Podsednik was 2-for-2 with a walkoff home run, his first homer of the spring. Thome played six innings at first base, going 1-for-2 with a double and a walk. Orr started the game at short and played five innings there. He was 2-for-4 in the game and his average is up to .311. Pierre is hitting .289 after going 0-for-1.

Polanco played third and went 1-for-3. He’s hitting 440/481/480 so far (11-for-25 with a double and no walks).

This article suggests there is mild concern about Bastardo’s velocity.

This says Jose Contreras will only pitch in minor league games the rest of Spring Training, which seems to suggest he many not be with the team to start the season.
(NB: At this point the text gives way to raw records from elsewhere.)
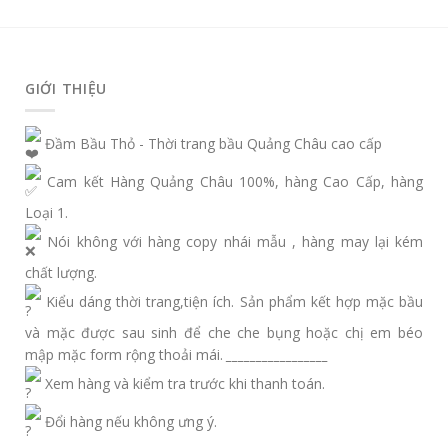
GIỚI THIỆU
Đầm Bầu Thỏ - Thời trang bầu Quảng Châu cao cấp
Cam kết Hàng Quảng Châu 100%, hàng Cao Cấp, hàng
Loại 1.
Nói không với hàng copy nhái mẫu , hàng may lại kém
chất lượng.
Kiểu dáng thời trang,tiện ích. Sản phẩm kết hợp mặc bầu
và mặc được sau sinh để che che bụng hoặc chị em béo
mập mặc form rộng thoải mái.
_________________
Xem hàng và kiểm tra trước khi thanh toán.
Đổi hàng nếu không ưng ý.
What’s the matter here? I mean, besides the obvious things

And by obvious things, what I have in mind is Utley and Howard topping out their combined Spring Training production by fielding ground balls while sitting in a chair. Stuff like that.

The Phillies can’t score in Spring Training, which wouldn’t matter at all except there’s a whole lot of fans out there worried they won’t be able to score when they start playing games where nobody is running laps in the outfield either.

As if on cue, the Phils got four hits yesterday, all singles, as they lost to Toronto 2-0 to drop to 9-10 in official Spring Training action. Over their last six games they’ve scored 16 runs, which is about 2.67 runs per game.

Cliff Lee started the game for the Phillies and pitched very well. He went six innings, allowing a run on five hits to drop his ERA to 3.45. He didn’t walk a batter and struck out seven.

Chad Qualls set Toronto down in order in the seventh, dropping his spring ERA to 5.40. Contreras pitched the eighth and allowed an unearned run. Travis Snider reached on an error by Podsednik in center with one out and Kelly Johnson followed that with a double to right that scored Snider. Contreras got the next two batters, dropping his ERA to 27.00 after two outings and 1 1/3 official innings.

The Phillies got one hit, a single by Ruiz, and two walks (Nix and Mayberry) over five shutout innings by Brandon Morrow. Ruiz was 2-for-3 on the day, upping his average to .478. Mayberry 1-for-2 with a walk to up his line to 224/283/306 in 49 at-bats.

Podsednik 0-for-1 with an error. Pierre 0-for-3 with a pickoff/caught stealing and left five men on base. His average is down to .257. He has stolen two bases this spring and been caught three times.

Galvis started at second and hit eighth, going 0-for-3 to drop his average to .255.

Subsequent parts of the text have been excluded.